- _Task to complete_: Copy out every line in the entries below that includes "dari".

━━ Provided data

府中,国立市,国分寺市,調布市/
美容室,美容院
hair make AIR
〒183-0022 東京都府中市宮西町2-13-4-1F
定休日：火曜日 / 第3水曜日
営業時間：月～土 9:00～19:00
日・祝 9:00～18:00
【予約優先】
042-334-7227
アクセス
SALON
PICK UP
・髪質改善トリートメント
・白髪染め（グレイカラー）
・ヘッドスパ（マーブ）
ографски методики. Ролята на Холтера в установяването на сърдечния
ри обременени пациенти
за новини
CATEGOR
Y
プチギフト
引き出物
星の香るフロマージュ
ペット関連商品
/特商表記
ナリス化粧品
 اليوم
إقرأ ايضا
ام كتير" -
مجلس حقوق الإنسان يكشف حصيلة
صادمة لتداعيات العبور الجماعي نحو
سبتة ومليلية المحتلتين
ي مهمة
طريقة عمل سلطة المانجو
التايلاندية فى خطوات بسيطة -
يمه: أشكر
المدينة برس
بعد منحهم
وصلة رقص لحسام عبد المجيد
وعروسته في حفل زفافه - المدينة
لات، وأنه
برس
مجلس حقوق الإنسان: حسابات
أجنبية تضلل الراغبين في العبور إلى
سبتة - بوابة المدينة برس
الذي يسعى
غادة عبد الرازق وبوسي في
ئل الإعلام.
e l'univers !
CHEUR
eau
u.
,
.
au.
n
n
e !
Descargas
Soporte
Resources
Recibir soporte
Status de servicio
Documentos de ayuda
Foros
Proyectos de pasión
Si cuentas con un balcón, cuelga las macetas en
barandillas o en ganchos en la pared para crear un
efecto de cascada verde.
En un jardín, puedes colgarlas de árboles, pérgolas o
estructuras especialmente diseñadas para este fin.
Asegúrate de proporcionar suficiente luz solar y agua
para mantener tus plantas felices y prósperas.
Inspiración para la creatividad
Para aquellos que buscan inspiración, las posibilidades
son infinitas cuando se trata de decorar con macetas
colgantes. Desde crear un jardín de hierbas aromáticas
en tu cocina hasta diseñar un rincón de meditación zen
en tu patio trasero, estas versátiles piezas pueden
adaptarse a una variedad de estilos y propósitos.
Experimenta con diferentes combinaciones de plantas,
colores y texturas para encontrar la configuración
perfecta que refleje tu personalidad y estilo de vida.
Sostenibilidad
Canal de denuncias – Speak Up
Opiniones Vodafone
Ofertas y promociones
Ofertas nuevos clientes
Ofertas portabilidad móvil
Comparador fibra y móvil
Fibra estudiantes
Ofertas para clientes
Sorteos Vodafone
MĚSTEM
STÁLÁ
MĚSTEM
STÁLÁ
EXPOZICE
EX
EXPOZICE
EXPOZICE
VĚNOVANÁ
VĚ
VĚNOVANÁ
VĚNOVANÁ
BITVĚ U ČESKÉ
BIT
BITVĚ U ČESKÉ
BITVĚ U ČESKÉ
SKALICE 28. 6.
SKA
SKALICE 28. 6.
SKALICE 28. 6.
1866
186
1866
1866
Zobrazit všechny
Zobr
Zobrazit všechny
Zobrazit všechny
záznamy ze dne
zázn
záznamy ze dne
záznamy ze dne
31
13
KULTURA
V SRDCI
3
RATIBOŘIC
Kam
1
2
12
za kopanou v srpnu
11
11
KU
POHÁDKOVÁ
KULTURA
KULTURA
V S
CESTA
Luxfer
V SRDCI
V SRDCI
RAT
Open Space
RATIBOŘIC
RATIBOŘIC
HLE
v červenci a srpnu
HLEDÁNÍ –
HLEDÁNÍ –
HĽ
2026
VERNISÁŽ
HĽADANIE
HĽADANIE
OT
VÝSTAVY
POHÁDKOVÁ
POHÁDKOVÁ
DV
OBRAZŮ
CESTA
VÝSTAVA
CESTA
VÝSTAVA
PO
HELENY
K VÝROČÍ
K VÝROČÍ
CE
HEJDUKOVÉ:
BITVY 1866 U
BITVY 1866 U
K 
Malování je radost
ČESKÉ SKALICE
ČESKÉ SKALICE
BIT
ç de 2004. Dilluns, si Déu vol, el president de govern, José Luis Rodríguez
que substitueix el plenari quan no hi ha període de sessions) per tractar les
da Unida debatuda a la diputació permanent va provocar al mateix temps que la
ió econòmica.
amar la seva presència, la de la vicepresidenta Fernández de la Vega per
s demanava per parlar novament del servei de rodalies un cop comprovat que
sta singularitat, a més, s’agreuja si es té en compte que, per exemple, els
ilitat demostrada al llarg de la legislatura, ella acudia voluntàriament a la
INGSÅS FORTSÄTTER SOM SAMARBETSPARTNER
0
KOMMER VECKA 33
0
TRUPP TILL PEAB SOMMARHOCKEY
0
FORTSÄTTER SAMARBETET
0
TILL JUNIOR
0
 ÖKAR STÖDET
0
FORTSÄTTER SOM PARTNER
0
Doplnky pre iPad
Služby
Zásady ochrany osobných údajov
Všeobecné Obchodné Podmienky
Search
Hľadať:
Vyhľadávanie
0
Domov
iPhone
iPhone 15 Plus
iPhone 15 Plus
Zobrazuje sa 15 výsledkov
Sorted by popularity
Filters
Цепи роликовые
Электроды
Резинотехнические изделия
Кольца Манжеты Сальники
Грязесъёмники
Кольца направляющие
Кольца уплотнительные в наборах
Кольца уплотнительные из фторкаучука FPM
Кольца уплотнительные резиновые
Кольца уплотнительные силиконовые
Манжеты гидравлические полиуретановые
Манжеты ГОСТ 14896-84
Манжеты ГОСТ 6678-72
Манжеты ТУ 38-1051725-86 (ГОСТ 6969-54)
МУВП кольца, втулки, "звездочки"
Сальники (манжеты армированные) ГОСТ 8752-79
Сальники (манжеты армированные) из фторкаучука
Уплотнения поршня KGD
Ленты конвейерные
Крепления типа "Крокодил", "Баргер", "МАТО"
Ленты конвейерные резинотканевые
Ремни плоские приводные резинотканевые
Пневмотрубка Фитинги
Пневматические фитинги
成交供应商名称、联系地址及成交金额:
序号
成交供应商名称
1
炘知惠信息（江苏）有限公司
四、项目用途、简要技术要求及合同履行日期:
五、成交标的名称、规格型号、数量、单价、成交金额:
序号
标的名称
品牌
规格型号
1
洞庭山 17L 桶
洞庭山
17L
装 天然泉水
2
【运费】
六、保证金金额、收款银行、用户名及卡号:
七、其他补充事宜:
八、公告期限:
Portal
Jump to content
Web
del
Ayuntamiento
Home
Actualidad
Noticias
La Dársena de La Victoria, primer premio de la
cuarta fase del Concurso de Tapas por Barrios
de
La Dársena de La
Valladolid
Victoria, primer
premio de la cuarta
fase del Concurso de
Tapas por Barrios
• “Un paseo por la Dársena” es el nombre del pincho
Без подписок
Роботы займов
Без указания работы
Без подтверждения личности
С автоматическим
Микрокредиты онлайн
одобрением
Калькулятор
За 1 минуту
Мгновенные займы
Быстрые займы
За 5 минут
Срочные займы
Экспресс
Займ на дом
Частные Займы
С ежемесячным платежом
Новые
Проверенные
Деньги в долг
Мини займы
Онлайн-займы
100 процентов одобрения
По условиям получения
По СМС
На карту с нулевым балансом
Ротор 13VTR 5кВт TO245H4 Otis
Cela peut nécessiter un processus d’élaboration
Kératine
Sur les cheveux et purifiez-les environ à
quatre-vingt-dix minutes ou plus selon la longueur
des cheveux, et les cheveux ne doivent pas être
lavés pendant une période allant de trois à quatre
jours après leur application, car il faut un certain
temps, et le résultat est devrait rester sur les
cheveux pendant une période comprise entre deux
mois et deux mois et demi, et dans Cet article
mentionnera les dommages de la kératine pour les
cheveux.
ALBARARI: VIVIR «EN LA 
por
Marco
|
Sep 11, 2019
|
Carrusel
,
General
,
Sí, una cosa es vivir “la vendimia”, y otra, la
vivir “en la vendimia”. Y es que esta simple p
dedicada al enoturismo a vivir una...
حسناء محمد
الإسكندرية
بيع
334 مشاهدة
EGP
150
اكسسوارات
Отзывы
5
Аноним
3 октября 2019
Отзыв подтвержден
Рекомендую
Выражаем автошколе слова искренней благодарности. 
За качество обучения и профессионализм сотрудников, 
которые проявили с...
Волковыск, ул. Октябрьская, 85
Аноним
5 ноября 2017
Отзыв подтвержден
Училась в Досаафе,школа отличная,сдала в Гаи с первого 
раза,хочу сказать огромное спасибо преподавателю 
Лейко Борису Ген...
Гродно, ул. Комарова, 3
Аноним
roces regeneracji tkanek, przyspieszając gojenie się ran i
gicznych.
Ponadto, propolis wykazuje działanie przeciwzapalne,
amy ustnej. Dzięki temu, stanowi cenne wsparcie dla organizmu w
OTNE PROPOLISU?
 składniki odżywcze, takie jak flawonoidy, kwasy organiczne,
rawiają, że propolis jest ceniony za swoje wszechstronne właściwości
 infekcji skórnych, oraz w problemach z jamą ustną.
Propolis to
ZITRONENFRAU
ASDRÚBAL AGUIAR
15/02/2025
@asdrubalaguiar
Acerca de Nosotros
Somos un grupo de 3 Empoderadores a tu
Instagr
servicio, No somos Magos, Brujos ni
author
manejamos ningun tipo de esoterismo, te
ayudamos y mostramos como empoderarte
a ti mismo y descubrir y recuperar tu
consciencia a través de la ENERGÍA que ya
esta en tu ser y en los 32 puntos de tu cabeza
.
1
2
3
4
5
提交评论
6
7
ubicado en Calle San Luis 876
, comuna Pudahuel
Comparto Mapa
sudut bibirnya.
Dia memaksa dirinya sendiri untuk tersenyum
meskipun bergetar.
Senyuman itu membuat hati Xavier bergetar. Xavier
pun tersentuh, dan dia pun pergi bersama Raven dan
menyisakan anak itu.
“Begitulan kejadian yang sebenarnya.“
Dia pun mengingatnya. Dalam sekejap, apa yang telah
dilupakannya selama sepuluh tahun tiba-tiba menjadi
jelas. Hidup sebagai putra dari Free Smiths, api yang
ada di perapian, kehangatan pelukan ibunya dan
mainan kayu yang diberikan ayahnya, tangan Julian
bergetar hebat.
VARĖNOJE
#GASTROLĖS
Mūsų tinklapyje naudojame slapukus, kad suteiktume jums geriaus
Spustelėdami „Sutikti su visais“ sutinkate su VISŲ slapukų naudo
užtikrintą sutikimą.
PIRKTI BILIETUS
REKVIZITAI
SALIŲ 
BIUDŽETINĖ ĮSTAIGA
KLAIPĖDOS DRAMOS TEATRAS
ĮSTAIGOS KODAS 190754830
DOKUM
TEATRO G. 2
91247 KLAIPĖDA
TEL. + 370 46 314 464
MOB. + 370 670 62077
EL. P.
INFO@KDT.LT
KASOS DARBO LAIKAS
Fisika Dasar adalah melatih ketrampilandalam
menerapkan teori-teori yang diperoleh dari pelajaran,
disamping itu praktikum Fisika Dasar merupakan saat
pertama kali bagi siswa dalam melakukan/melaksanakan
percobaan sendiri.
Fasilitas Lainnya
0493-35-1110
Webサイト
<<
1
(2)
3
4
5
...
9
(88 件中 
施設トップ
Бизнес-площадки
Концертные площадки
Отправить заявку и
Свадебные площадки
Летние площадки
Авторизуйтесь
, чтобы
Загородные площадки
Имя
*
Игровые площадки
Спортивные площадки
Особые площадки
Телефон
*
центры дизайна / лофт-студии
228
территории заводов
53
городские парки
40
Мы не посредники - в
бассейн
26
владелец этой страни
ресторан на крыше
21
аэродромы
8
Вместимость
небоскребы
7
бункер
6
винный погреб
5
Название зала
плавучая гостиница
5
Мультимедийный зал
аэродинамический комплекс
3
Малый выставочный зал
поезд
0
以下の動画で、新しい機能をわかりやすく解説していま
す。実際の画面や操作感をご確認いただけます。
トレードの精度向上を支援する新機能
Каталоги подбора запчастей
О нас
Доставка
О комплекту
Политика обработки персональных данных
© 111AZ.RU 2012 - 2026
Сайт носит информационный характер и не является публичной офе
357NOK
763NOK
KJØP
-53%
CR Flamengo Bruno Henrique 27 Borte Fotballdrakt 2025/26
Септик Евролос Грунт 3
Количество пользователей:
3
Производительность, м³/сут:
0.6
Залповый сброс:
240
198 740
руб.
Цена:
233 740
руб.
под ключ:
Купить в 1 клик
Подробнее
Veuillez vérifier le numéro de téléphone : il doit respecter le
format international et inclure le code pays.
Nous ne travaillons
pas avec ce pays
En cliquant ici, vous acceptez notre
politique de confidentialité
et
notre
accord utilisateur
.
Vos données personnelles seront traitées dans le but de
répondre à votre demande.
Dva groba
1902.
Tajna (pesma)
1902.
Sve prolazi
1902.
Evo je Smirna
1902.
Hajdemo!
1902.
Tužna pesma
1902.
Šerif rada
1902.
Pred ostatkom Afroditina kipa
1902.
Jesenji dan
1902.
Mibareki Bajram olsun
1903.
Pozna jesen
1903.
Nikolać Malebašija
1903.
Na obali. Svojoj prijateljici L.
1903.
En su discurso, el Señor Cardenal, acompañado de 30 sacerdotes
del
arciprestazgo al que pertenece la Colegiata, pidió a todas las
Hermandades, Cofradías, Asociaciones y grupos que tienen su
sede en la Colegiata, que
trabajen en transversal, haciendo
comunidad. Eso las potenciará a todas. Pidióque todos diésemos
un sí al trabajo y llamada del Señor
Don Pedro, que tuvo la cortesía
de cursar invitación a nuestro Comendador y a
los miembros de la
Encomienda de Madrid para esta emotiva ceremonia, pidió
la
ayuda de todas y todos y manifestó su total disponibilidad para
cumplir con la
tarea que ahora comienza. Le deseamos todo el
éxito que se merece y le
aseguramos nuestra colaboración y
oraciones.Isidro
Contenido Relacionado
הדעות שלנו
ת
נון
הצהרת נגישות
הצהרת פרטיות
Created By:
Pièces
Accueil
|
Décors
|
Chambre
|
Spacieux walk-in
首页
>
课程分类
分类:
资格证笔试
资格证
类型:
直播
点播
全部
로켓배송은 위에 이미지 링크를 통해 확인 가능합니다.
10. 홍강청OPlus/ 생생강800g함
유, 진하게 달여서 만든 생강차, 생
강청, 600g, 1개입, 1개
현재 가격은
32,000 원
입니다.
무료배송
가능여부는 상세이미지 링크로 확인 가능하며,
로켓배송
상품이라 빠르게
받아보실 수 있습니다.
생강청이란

━━━━

- _Response area_:
jelas. Hidup sebagai putra dari Free Smiths, api yang
menerapkan teori-teori yang diperoleh dari pelajaran,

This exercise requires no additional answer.